▶ _What is required_: Which lines of the entries below hold the word "Публичная"? Report each of them.

Excerpts from a dataset:
☆ ☆ ☆ ☆

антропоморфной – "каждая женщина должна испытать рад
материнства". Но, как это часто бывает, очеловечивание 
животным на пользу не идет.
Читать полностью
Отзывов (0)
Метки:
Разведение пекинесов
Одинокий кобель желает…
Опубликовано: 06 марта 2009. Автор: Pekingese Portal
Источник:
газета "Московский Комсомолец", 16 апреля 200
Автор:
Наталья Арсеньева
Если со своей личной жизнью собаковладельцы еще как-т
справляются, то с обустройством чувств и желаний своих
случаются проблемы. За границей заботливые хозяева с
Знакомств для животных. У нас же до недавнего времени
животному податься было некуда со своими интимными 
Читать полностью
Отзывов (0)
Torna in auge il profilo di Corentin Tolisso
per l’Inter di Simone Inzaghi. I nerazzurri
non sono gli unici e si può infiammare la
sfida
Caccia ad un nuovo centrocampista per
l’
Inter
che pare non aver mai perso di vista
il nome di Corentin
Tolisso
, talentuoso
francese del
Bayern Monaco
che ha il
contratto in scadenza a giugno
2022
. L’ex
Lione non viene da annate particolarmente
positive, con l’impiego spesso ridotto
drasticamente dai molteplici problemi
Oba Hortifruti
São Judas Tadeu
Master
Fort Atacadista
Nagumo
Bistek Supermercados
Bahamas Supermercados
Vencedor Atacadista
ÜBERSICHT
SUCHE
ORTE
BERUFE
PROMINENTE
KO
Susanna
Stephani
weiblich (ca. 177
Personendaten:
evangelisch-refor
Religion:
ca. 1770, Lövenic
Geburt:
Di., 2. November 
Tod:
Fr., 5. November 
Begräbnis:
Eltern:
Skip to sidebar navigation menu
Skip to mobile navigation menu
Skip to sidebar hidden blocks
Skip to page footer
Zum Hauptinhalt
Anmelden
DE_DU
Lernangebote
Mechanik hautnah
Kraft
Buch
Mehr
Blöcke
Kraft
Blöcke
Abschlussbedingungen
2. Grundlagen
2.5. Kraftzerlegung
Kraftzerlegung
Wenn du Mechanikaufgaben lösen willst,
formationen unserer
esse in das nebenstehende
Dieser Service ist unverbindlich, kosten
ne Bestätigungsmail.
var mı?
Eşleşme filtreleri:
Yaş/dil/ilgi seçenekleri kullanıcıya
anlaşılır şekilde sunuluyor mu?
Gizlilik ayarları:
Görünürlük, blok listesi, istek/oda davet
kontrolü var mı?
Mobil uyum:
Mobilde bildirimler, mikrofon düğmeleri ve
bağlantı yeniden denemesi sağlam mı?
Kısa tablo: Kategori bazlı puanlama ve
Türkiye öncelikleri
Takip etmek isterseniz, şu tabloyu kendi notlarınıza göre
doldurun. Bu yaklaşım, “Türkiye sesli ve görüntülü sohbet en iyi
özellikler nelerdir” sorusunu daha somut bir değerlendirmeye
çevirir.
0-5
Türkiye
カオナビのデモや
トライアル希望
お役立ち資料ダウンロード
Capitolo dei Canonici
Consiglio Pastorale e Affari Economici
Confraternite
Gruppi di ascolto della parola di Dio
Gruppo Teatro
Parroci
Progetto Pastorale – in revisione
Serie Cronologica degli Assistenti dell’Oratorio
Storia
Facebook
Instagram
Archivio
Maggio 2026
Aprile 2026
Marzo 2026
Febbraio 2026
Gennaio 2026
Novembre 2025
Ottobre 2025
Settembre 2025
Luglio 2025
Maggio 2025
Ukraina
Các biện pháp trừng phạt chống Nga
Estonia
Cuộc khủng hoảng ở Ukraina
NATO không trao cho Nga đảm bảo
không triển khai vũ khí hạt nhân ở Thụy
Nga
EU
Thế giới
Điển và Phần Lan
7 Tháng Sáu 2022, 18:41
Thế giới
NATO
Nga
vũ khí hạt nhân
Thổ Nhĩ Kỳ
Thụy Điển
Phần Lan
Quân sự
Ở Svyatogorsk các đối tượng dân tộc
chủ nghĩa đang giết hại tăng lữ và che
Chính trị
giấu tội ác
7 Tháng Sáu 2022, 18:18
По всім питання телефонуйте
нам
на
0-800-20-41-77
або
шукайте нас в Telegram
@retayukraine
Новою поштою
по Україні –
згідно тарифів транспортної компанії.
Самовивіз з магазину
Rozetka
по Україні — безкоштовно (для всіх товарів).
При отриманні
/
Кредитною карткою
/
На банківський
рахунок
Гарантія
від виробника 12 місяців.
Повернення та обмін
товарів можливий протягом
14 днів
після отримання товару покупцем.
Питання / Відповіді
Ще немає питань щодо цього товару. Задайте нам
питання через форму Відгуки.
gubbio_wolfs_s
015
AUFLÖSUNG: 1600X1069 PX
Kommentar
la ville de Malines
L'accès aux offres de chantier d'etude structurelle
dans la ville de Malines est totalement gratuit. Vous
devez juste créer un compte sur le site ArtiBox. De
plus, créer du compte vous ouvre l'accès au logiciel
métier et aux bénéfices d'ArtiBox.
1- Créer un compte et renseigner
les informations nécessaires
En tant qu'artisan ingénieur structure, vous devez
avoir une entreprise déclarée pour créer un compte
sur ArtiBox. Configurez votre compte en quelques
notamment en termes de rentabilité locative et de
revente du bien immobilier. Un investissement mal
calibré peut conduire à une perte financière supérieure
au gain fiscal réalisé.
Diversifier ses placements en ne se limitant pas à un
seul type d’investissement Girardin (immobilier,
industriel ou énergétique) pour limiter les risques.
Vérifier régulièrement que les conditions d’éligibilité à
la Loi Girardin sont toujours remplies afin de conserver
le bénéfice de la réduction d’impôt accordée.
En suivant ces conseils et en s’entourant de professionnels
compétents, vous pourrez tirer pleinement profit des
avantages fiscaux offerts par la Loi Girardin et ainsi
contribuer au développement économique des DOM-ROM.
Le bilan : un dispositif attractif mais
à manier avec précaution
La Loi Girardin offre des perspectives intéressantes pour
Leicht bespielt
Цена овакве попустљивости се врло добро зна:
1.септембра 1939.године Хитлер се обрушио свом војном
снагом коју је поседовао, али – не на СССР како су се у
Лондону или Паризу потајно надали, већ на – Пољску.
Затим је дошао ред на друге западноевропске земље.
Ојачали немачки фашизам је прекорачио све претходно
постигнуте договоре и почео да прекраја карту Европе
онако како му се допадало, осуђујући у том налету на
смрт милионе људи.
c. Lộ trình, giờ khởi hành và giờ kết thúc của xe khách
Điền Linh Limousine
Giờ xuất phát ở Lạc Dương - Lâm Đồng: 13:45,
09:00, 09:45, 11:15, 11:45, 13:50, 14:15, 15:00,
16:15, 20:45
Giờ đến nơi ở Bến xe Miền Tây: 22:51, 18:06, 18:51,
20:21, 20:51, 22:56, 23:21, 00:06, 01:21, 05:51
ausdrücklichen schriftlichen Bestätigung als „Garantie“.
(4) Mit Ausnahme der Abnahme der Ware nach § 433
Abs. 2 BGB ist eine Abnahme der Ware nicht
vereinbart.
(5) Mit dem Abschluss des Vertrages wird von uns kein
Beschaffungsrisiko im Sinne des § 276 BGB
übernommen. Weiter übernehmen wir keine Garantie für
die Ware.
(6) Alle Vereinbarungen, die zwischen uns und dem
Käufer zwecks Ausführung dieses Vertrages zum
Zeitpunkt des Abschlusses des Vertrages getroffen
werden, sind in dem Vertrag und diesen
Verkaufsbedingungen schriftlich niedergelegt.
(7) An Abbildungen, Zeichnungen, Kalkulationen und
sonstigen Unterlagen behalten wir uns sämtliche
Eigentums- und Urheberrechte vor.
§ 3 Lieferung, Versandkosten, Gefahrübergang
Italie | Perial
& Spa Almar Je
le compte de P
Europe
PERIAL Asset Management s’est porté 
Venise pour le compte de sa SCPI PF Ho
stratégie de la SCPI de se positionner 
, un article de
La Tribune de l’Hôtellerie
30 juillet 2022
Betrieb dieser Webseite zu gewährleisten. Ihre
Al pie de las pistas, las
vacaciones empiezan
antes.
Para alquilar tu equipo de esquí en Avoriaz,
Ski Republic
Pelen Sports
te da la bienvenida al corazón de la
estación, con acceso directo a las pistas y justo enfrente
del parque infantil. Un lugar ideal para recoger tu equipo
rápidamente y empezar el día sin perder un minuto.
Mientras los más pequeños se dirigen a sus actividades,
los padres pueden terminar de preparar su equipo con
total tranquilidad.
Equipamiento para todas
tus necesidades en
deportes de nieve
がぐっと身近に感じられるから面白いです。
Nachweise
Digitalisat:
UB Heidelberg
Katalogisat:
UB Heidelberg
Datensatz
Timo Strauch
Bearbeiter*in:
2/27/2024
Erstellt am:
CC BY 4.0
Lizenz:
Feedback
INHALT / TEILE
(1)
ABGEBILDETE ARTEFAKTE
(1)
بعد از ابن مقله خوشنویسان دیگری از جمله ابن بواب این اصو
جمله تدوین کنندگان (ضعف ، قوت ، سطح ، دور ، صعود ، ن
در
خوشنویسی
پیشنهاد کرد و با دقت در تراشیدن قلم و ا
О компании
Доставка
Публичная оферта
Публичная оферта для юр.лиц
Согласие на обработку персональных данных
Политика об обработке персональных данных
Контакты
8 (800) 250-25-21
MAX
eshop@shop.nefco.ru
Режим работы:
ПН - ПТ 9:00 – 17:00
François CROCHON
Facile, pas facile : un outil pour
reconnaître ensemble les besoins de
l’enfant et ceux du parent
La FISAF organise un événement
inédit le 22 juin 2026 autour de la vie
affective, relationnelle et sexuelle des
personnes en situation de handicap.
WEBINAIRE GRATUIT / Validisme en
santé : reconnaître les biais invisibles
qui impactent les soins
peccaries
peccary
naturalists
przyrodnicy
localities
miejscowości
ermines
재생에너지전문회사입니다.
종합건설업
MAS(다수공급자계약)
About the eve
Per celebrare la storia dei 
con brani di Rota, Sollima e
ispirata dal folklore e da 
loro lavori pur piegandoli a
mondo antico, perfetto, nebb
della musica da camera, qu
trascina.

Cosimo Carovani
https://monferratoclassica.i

☆ ☆ ☆ ☆

▶ _Output_:
Публичная оферта
Публичная оферта для юр.лиц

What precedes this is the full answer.